I am trying to match multiple phrases between known words.
Essentially, I want to parse out what the user filled in inside the brackets: Get information for [name] for [duration] for [location]. I want to obtain what the user entered for name, duration and location. It is okay if they only enter the name and not the duration and location. Or if they entered name and duration but not location. Just parse out whatever they entered, if anything.
So, suppose the user entered statement is:
- Get information for John -> I want to parse out John.
- Get information for John Doe for last 6 months -> I want to parse out John Doe, last 6 months.
- Get information for John Doe for last 6 months for Earth -> I want to parse out John Doe, last 6 months, Earth.
My best attempt so far is:
Get information for (.+?(?=for|$))(?:for)?(.+?(?=for|$))?(?:for)?(.*)
EDIT: it is not necessary that "for" is the differentiating word.
For example, consider the phrase:
Get information about [name] for [location] in [duration].
and suppose the user enters:
Get information about John Doe for Earth in last month.
Now if I still split on "for", the code won't work.
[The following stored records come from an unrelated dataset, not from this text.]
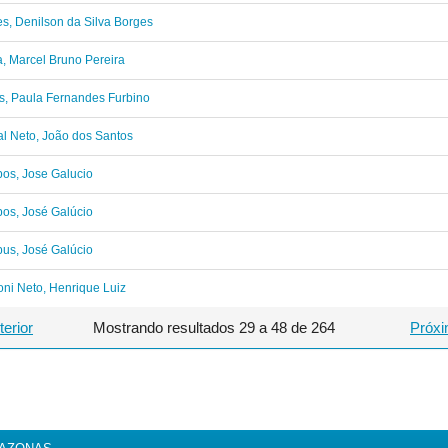
s, Denilson da Silva Borges
, Marcel Bruno Pereira
s, Paula Fernandes Furbino
l Neto, João dos Santos
os, Jose Galucio
os, José Galúcio
us, José Galúcio
ni Neto, Henrique Luiz
terior
Mostrando resultados 29 a 48 de 264
Próxi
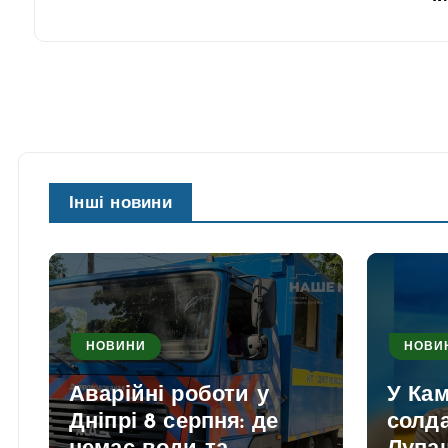
Інші новини
НОВИНИ
НОВИ
Аварійні роботи у
У Ка
Дніпрі 8 серпня: де
солд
So I need a generic solution.
EDIT 2:
in a generic sense the question is, if unknown and known phrases are interleaved, how do I parse out the unknown phrases? For example:
known phrase 1 unknown phrase 1 known phrase 2 unknown phrase 2 and so on.
To make matters worse, sometimes the known phrases are the same (in my example, the known phrase is "for"). Hence I can't simply try to get the unknown string between two known strings using something like, knownPhrase1(.*)knownPhrase2
How do I determine the unknown phrases?